Listed records:
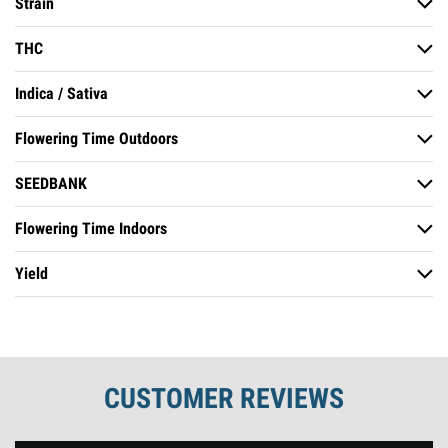
Strain
Non-Autoflowering
THC
Haze Strains
Indica / Sativa
Strong
Flowering Time Outdoors
Indica Dominant
SEEDBANK
Early September
Flowering Time Indoors
Soma Seeds
Yield
8 to 10 Weeks
Average
CUSTOMER REVIEWS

Instructions to follow:
Write out all of the records above. Keep them exact and leave out the pictures.

Solution for this exercise:
Strain
Non-Autoflowering
THC
Haze Strains
Indica / Sativa
Strong
Flowering Time Outdoors
Indica Dominant
SEEDBANK
Early September
Flowering Time Indoors
Soma Seeds
Yield
8 to 10 Weeks
Average
CUSTOMER REVIEWS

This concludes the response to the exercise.